**Work request:**
Verbatim copy without images: repeat the records in full.

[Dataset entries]
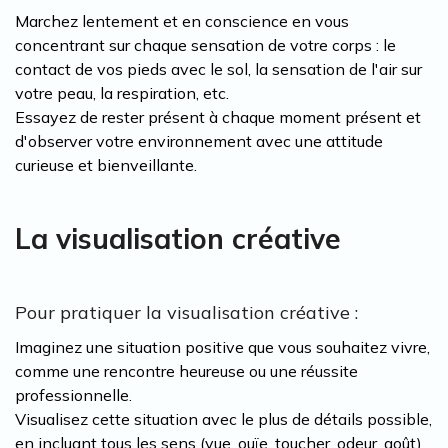
Marchez lentement et en conscience en vous
concentrant sur chaque sensation de votre corps : le
contact de vos pieds avec le sol, la sensation de l'air sur
votre peau, la respiration, etc.
Essayez de rester présent à chaque moment présent et
d'observer votre environnement avec une attitude
curieuse et bienveillante.
La visualisation créative
Pour pratiquer la visualisation créative :
Imaginez une situation positive que vous souhaitez vivre,
comme une rencontre heureuse ou une réussite
professionnelle.
Visualisez cette situation avec le plus de détails possible,
en incluant tous les sens (vue, ouïe, toucher, odeur, goût).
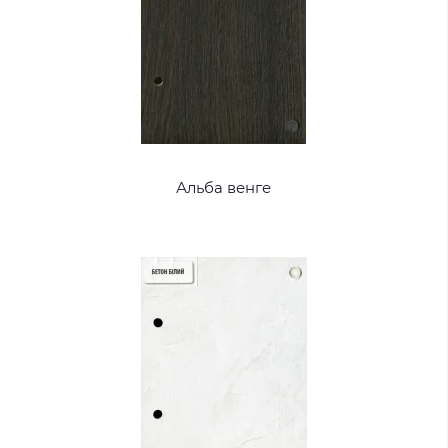
Альба венге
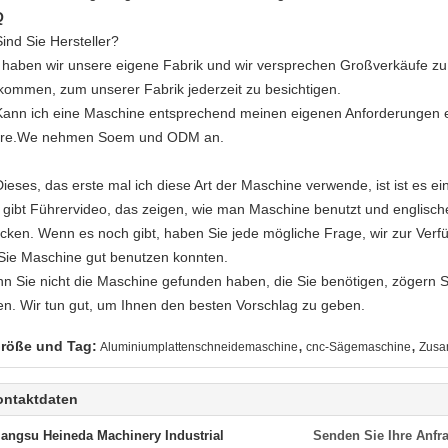
Q
Sind Sie Hersteller?
a haben wir unsere eigene Fabrik und wir versprechen Großverkäufe zu
lkommen, zum unserer Fabrik jederzeit zu besichtigen.
Kann ich eine Maschine entsprechend meinen eigenen Anforderungen 
ure.We nehmen Soem und ODM an.
ieses, das erste mal ich diese Art der Maschine verwende, ist ist es ein
s gibt Führervideo, das zeigen, wie man Maschine benutzt und englisch
icken. Wenn es noch gibt, haben Sie jede mögliche Frage, wir zur Verfügu
 Sie Maschine gut benutzen konnten.
n Sie nicht die Maschine gefunden haben, die Sie benötigen, zögern Si
ten. Wir tun gut, um Ihnen den besten Vorschlag zu geben.
,
,
röße und Tag:
Aluminiumplattenschneidemaschine
cnc-Sägemaschine
Zusa
ontaktdaten
iangsu Heineda Machinery Industrial
Senden Sie Ihre Anfra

**Answer box:**
Marchez lentement et en conscience en vous
concentrant sur chaque sensation de votre corps : le
contact de vos pieds avec le sol, la sensation de l'air sur
votre peau, la respiration, etc.
Essayez de rester présent à chaque moment présent et
d'observer votre environnement avec une attitude
curieuse et bienveillante.
La visualisation créative
Pour pratiquer la visualisation créative :
Imaginez une situation positive que vous souhaitez vivre,
comme une rencontre heureuse ou une réussite
professionnelle.
Visualisez cette situation avec le plus de détails possible,
en incluant tous les sens (vue, ouïe, toucher, odeur, goût).
Альба венге
Q
Sind Sie Hersteller?
a haben wir unsere eigene Fabrik und wir versprechen Großverkäufe zu
lkommen, zum unserer Fabrik jederzeit zu besichtigen.
Kann ich eine Maschine entsprechend meinen eigenen Anforderungen 
ure.We nehmen Soem und ODM an.
ieses, das erste mal ich diese Art der Maschine verwende, ist ist es ein
s gibt Führervideo, das zeigen, wie man Maschine benutzt und englisch
icken. Wenn es noch gibt, haben Sie jede mögliche Frage, wir zur Verfügu
 Sie Maschine gut benutzen konnten.
n Sie nicht die Maschine gefunden haben, die Sie benötigen, zögern Si
ten. Wir tun gut, um Ihnen den besten Vorschlag zu geben.
,
,
röße und Tag:
Aluminiumplattenschneidemaschine
cnc-Sägemaschine
Zusa
ontaktdaten
iangsu Heineda Machinery Industrial
Senden Sie Ihre Anfra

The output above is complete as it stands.